WARNING: Please note that for normal users, only the Pipeline server API should be used. The Camera server API is used by the underlying infrastructure to provide camera images to the pipeline server.

In the API description, localhost and port 8888 are assumed. Please change this for your specific case.

• GET localhost:8888/api/v1/cam - get the list of available cameras.

  • Response specific field: "cameras" - List of cameras.

• GET localhost:8888/api/v1/cam/<camera_name> - get the camera stream.

  • Response specific field: "stream" - Stream address.

• GET localhost:8888/api/v1/cam/<camera_name>/config - get camera config.

  • Response specific field: "config" - configuration JSON.

• POST localhost:8888/api/v1/cam/<camera_name>/config - set camera config.

  • Response specific field: "config" configuration JSON.

• DELETE localhost:8888/api/v1/cam/<camera_name>/config - delete the camera config.

  • Response specific field: None

• GET localhost:8888/api/v1/cam/<camera_name>/geometry - get the geometry of the camera.

  • Response specific field: "geometry" - [width, height] of image

• GET localhost:8888/api/v1/cam/<camera_name>/image - get one PNG image of the camera.

  • Returns a PNG image

• GET localhost:8888/api/v1/cam/<camera_name>/image_bytes - get one PNG image of the camera.

  • Returns JSON with Base64, UTF-8 image bytes and metadata.

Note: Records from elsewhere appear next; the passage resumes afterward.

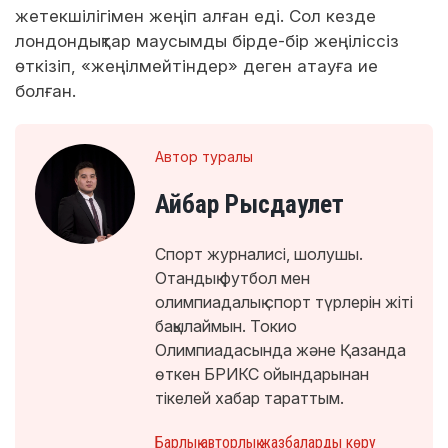
жетекшілігімен жеңіп алған еді. Сол кезде
лондондықтар маусымды бірде-бір жеңіліссіз
өткізіп, «жеңілмейтіндер» деген атауға ие
болған.
Автор туралы
Айбар Рысдаулет
Спорт журналисі, шолушы.
Отандық футбол мен
олимпиадалық спорт түрлерін жіті
бақылаймын. Токио
Олимпиадасында және Қазанда
өткен БРИКС ойындарынан
тікелей хабар тараттым.
Барлық авторлық жазбаларды көру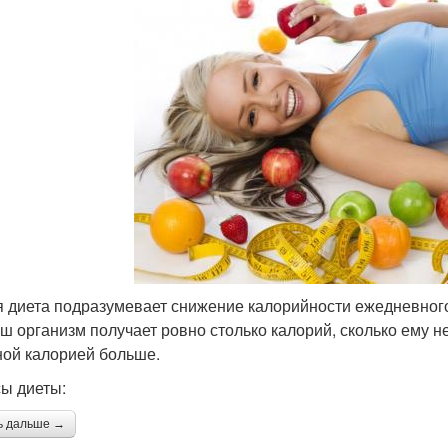
 диета подразумевает снижение калорийности ежедневного
аш организм получает ровно столько калорий, сколько ему 
ной калорией больше.
ы диеты:
ь дальше →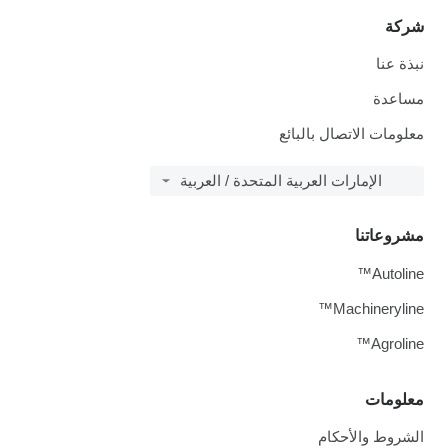
شركة
نبذة عنا
مساعدة
معلومات الاتصال بالبائع
الإمارات العربية المتحدة / العربية
مشروعاتنا
Autoline™
Machineryline™
Agroline™
معلومات
الشروط والأحكام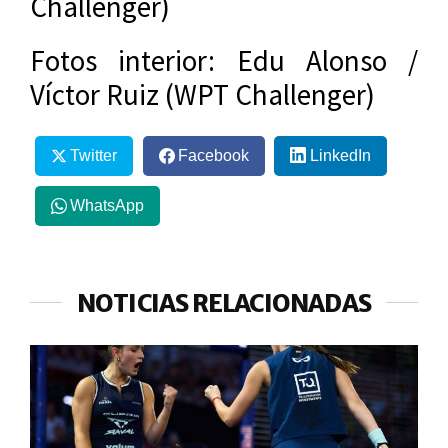
Challenger)
Fotos interior: Edu Alonso /
Víctor Ruiz (WPT Challenger)
Twitter
Facebook
LinkedIn
WhatsApp
NOTICIAS RELACIONADAS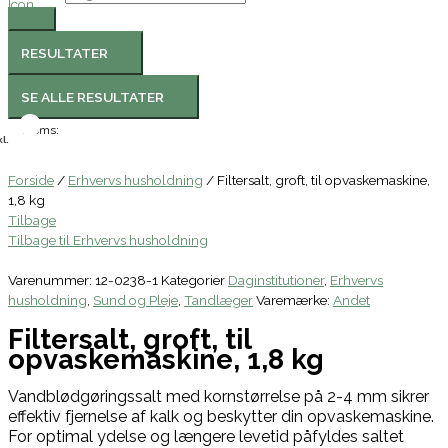
RESULTATER
SE ALLE RESULTATER
Moms:
l.
Forside
/
Erhvervs husholdning
/ Filtersalt, groft, til opvaskemaskine,
1,8 kg
Tilbage
Tilbage til Erhvervs husholdning
Varenummer:
12-0238-1
Kategorier
Daginstitutioner
,
Erhvervs
husholdning
,
Sund og Pleje
,
Tandlæger
Varemærke:
Andet
Filtersalt, groft, til
opvaskemaskine, 1,8 kg
Vandblødgøringssalt med kornstørrelse på 2-4 mm sikrer
effektiv fjernelse af kalk og beskytter din opvaskemaskine.
For optimal ydelse og længere levetid påfyldes saltet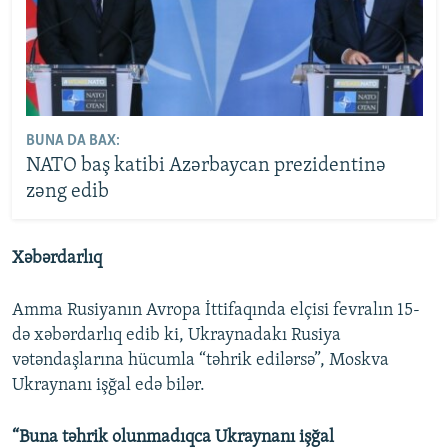
BUNA DA BAX:
NATO baş katibi Azərbaycan prezidentinə
zəng edib
Xəbərdarlıq
Amma Rusiyanın Avropa İttifaqında elçisi fevralın 15-
də xəbərdarlıq edib ki, Ukraynadakı Rusiya
vətəndaşlarına hücumla “təhrik edilərsə”, Moskva
Ukraynanı işğal edə bilər.
“Buna təhrik olunmadıqca Ukraynanı işğal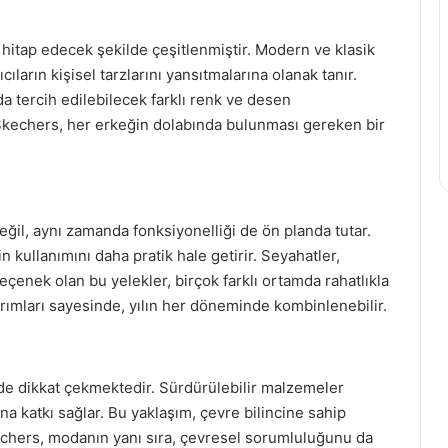
re hitap edecek şekilde çeşitlenmiştir. Modern ve klasik
ıcıların kişisel tarzlarını yansıtmalarına olanak tanır.
a tercih edilebilecek farklı renk ve desen
Skechers, her erkeğin dolabında bulunması gereken bir
eğil, aynı zamanda fonksiyonelliği de ön planda tutar.
n kullanımını daha pratik hale getirir. Seyahatler,
seçenek olan bu yelekler, birçok farklı ortamda rahatlıkla
sarımları sayesinde, yılın her döneminde kombinlenebilir.
 de dikkat çekmektedir. Sürdürülebilir malzemeler
na katkı sağlar. Bu yaklaşım, çevre bilincine sahip
Skechers, modanın yanı sıra, çevresel sorumluluğunu da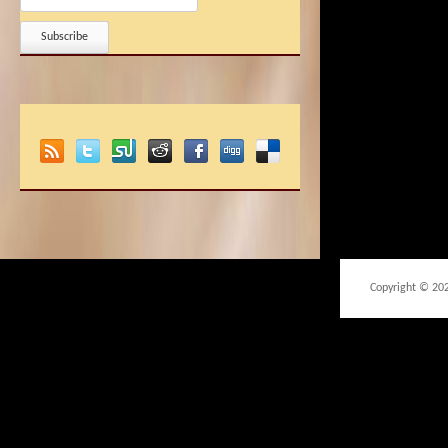
Copyright © 20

• GET localhost:8888/api/v1/cam/info - return info on the camera manager.

  • Response specific field: "info" - JSON with instance info.

• DELETE localhost:8888/api/v1/cam - stop all camera instances.

  • Response specific field: None

• DELETE localhost:8888/api/v1/cam/<camera_name> - stop the camera instance.

  • Response specific field: None

Pipeline server API

In the API description, localhost and port 8889 are assumed. Please change this for your specific case.

• GET localhost:8889/api/v1/pipeline - get the list of available pipelines.

  • Response specific field: "pipelines" - List of pipelines.

• POST localhost:8889/api/v1/pipeline?instance_id=id - create a pipeline by passing its config as a JSON payload.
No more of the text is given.